## TRY IT:
Copy out all the lines of the data precisely, omitting any pictures.

## DATA TO USE:
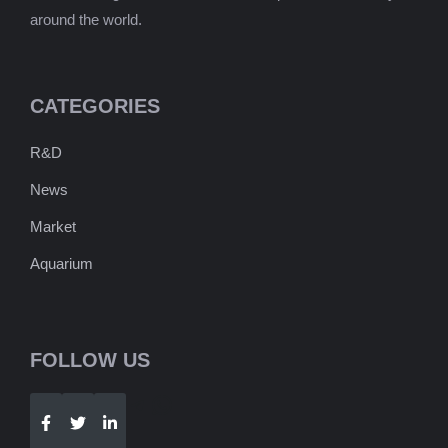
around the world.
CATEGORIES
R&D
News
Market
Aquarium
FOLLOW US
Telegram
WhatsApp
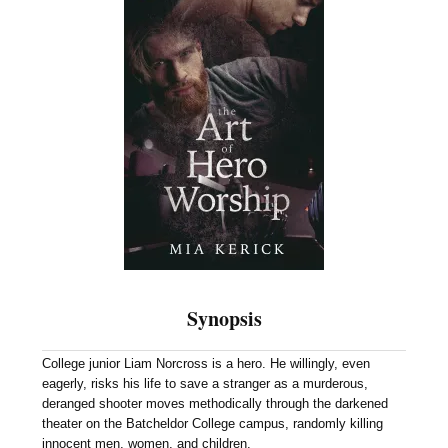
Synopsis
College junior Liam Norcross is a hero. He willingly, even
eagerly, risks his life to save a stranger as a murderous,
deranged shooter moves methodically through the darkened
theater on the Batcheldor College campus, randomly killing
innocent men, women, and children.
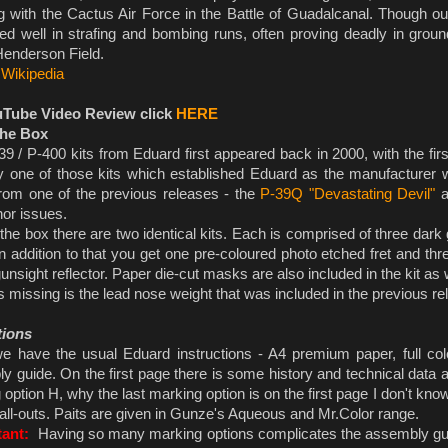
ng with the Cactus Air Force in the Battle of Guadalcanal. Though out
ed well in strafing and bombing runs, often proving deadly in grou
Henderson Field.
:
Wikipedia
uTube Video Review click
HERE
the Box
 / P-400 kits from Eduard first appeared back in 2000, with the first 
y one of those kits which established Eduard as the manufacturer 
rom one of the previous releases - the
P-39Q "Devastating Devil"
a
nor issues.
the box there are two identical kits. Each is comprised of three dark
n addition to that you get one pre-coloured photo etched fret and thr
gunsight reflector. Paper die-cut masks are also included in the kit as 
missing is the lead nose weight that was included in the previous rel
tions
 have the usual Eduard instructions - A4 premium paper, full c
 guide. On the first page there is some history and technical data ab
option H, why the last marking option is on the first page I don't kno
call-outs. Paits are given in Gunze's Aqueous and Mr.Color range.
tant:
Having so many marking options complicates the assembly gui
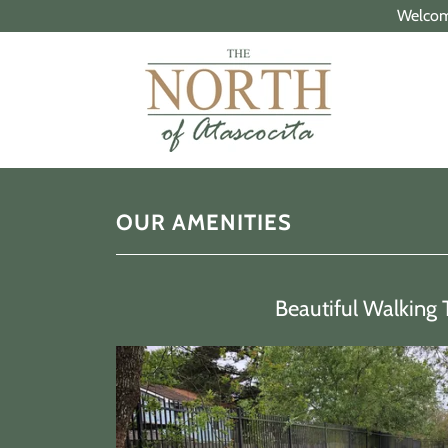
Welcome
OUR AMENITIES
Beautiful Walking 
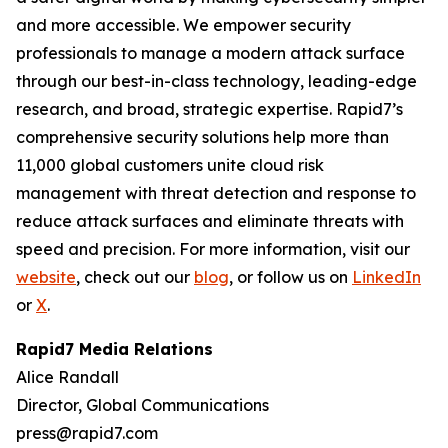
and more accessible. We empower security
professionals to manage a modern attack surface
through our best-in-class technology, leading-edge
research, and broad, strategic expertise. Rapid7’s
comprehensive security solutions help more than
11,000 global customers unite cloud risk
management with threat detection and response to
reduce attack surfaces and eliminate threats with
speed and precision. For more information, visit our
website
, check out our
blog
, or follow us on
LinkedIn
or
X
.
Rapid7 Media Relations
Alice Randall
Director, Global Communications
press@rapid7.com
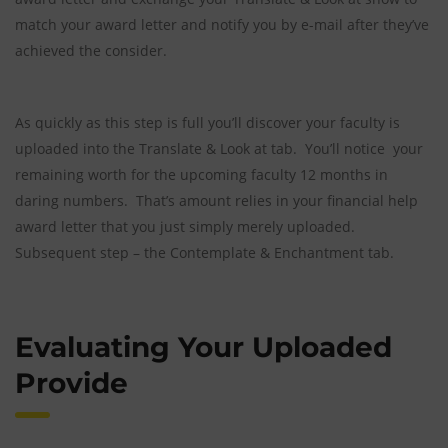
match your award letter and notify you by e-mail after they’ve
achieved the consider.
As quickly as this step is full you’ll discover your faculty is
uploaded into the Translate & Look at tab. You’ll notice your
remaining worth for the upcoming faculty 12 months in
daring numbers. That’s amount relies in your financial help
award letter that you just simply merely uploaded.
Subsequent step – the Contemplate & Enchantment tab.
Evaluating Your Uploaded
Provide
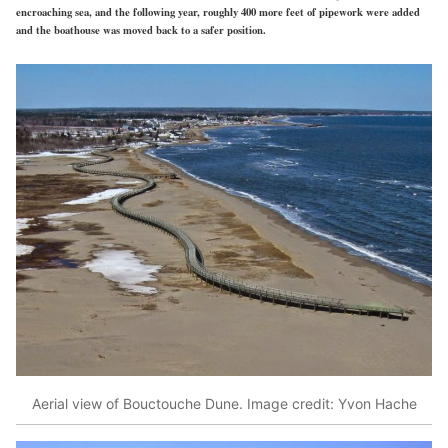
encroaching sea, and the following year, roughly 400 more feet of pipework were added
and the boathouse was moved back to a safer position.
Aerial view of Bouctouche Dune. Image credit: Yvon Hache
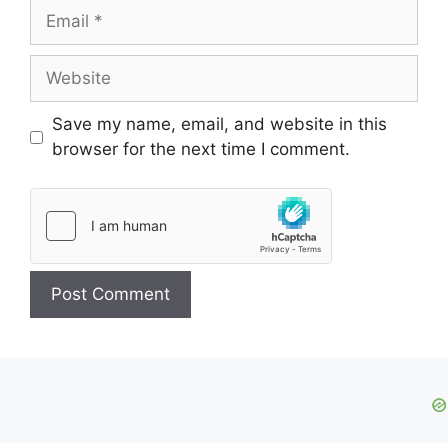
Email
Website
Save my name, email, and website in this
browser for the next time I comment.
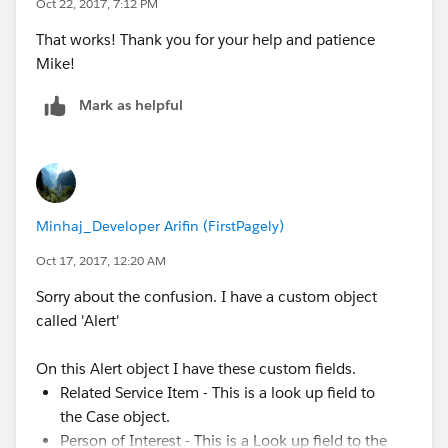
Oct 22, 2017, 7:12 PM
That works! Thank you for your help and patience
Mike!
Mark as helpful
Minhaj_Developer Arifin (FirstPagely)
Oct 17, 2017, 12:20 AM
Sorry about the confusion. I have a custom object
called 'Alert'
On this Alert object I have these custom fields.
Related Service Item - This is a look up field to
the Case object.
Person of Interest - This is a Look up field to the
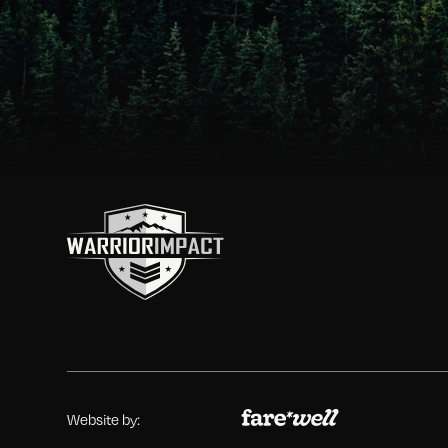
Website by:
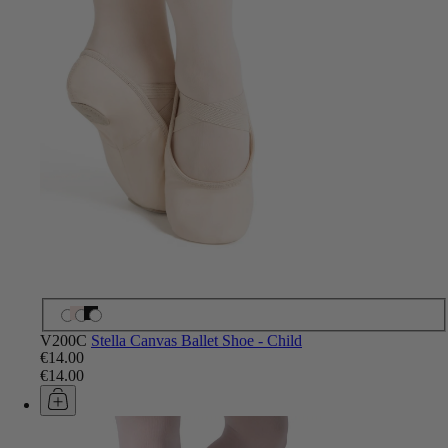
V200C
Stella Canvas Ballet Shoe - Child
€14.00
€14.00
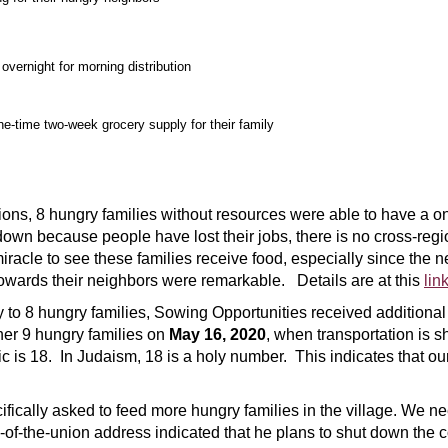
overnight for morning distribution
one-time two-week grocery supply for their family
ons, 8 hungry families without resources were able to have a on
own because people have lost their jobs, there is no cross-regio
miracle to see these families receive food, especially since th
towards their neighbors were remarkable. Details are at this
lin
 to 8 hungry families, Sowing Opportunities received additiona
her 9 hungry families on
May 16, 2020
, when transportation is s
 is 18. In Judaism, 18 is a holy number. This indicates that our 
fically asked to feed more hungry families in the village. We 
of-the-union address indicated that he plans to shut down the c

## ANSWER SECTION:
around the world.
CATEGORIES
R&D
News
Market
Aquarium
FOLLOW US
Telegram
WhatsApp
Synopsis
College junior Liam Norcross is a hero. He willingly, even
eagerly, risks his life to save a stranger as a murderous,
deranged shooter moves methodically through the darkened
theater on the Batcheldor College campus, randomly killing
innocent men, women, and children.
ng with the Cactus Air Force in the Battle of Guadalcanal. Though out
ed well in strafing and bombing runs, often proving deadly in grou
Henderson Field.
:
Wikipedia
uTube Video Review click
HERE
the Box
 / P-400 kits from Eduard first appeared back in 2000, with the first 
y one of those kits which established Eduard as the manufacturer 
rom one of the previous releases - the
P-39Q "Devastating Devil"
a
nor issues.
the box there are two identical kits. Each is comprised of three dark
n addition to that you get one pre-coloured photo etched fret and thr
gunsight reflector. Paper die-cut masks are also included in the kit as 
missing is the lead nose weight that was included in the previous rel
tions
 have the usual Eduard instructions - A4 premium paper, full c
 guide. On the first page there is some history and technical data ab
option H, why the last marking option is on the first page I don't kno
call-outs. Paits are given in Gunze's Aqueous and Mr.Color range.
tant:
Having so many marking options complicates the assembly gui
Welcome
OUR AMENITIES
Beautiful Walking 
and more accessible. We empower security
professionals to manage a modern attack surface
through our best-in-class technology, leading-edge
research, and broad, strategic expertise. Rapid7’s
comprehensive security solutions help more than
11,000 global customers unite cloud risk
management with threat detection and response to
reduce attack surfaces and eliminate threats with
speed and precision. For more information, visit our
website
, check out our
blog
, or follow us on
LinkedIn
or
X
.
Rapid7 Media Relations
Alice Randall
Director, Global Communications
press@rapid7.com
match your award letter and notify you by e-mail after they’ve
achieved the consider.
As quickly as this step is full you’ll discover your faculty is
uploaded into the Translate & Look at tab. You’ll notice your
remaining worth for the upcoming faculty 12 months in
daring numbers. That’s amount relies in your financial help
award letter that you just simply merely uploaded.
Subsequent step – the Contemplate & Enchantment tab.
Evaluating Your Uploaded
Provide
encroaching sea, and the following year, roughly 400 more feet of pipework were added
and the boathouse was moved back to a safer position.
Aerial view of Bouctouche Dune. Image credit: Yvon Hache
Email
Website
Save my name, email, and website in this
browser for the next time I comment.
Oct 22, 2017, 7:12 PM
That works! Thank you for your help and patience
Mike!
Mark as helpful
Minhaj_Developer Arifin (FirstPagely)
Oct 17, 2017, 12:20 AM
Sorry about the confusion. I have a custom object
called 'Alert'
On this Alert object I have these custom fields.
Related Service Item - This is a look up field to
the Case object.
Person of Interest - This is a Look up field to the
Website by:
V200C
Stella Canvas Ballet Shoe - Child
€14.00
€14.00
overnight for morning distribution
one-time two-week grocery supply for their family
ons, 8 hungry families without resources were able to have a on
own because people have lost their jobs, there is no cross-regio
miracle to see these families receive food, especially since th
towards their neighbors were remarkable. Details are at this
lin
 to 8 hungry families, Sowing Opportunities received additiona
her 9 hungry families on
May 16, 2020
, when transportation is s
 is 18. In Judaism, 18 is a holy number. This indicates that our 
fically asked to feed more hungry families in the village. We 
of-the-union address indicated that he plans to shut down the c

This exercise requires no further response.